Lesson two: Working with data tables

Welcome to lesson two: Working with data tables.

In the first lesson, we opened a workbook and placed a table element on the page from our connection to the Sigma Sample Database.

Now, we’ll manipulate this sample data table to make it an effective raw data source for our dashboard. By the end of this lesson, you’ll be able to independently transform the data in your table using sorting, filters, formulas, and more.

This lesson covers the following Sigma features:

  • Table summaries
  • Sorting
  • Filtering
  • Data types in Sigma
  • Formulas in Sigma
  • Hiding and organizing fields

The FAA sample dataset

For the rest of this course, we build on the FLIGHTS table as our data source. But before we can build it into a comprehensive dashboard, we need to understand the data inside the table, as well as our options for manipulating it.

Let’s familiarize ourselves with the sample data by exploring it using the basic functionality of tables in Sigma.
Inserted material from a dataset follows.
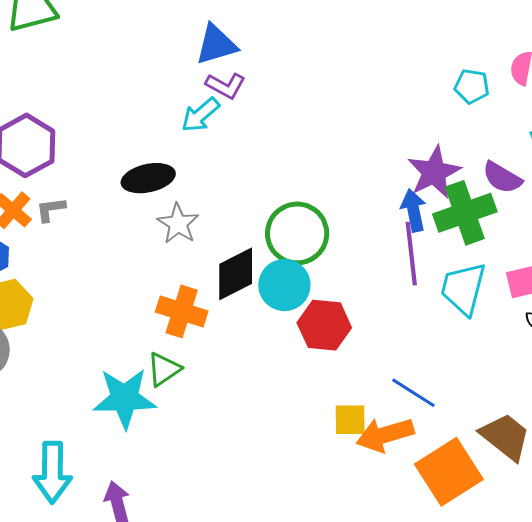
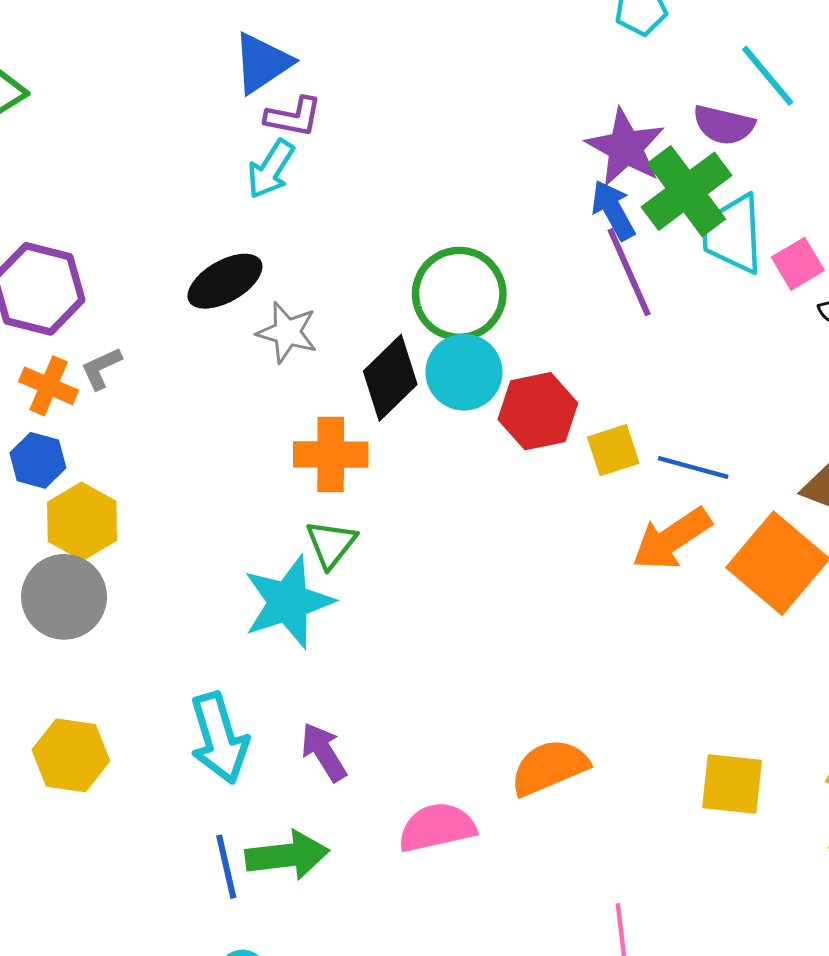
cyan trapezoid: (463, 289) -> (733, 234), moved
yellow square: (350, 420) -> (613, 450), moved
  1. Open the Flight Delay Times workbook from lesson one for editing.
The FLIGHTS table on the workbook page.

First, if we want to figure out how many rows and columns are in our table, we can look to the bottom-left corner, where the summary bar tells us the table has 5,819,079 rows and 31 columns. In the context of the FLIGHTS dataset, this means that we have data on 5.81 million individual flights, and for each flight we have 31 pieces of information.
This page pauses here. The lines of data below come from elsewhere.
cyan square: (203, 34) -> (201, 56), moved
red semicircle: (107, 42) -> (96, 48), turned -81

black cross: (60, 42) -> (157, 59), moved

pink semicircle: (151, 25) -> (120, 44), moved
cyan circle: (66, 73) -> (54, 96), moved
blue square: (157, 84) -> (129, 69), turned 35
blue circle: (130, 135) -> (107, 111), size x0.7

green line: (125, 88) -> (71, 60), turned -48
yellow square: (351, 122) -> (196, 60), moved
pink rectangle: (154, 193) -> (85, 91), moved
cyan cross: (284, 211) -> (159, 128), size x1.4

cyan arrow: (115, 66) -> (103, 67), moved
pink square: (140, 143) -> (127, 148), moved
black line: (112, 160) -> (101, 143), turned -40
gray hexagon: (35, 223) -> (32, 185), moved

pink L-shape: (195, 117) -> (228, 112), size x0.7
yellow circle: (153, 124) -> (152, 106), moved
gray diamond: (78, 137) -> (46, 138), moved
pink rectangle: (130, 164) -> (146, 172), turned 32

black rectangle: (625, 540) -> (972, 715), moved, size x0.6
The table summary for the FLIGHTS table shows 5,819,079 rows and 31 columns.

Next, if we want to learn more about the columns in our table, we can look at the editor panel. When we have the table selected, the Properties section of the editor panel shows a column list with all 31 columns.

The properties panel for the FLIGHTS table shows a list of the columns and their data types.
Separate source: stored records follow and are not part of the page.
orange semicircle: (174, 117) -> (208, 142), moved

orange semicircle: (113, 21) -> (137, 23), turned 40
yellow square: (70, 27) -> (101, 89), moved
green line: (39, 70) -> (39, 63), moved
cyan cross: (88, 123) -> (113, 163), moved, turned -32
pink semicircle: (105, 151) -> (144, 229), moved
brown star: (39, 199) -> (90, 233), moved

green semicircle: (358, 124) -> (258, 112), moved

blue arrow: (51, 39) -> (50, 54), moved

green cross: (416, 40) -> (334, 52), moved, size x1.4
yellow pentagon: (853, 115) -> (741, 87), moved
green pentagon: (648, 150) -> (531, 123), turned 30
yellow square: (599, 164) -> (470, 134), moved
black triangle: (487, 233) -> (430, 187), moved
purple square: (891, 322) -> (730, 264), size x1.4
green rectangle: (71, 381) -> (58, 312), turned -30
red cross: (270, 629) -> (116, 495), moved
Each column is listed next to an icon that indicates its Sigma data type.

💡

Why does data type matter in Sigma?

Every column in Sigma is one of six data types: text, number, date, logical, variant, and geography. Data type determines which functions can be used on a column, as well as certain filter behavior.

For example, if you have a column of phone numbers that were automatically loaded into a column with the number data type, you might need to convert them to text to perform common operations, like filtering for 800 numbers. This is because filtering for phone numbers that start with 800 would require you to use functions like left and contains, which only accept text data.

Similarly, ZIP codes are often stored as text data in order to prevent the truncation of leading zeroes.

Let’s turn our attention to the data itself. Each record in this table is one US domestic flight from the year 2015, as recorded and reported by the Federal Aviation Administration. We see many fields we might expect to see in a table about flights, such as Airline, Flight Number, Origin Airport and Destination Airports, and more.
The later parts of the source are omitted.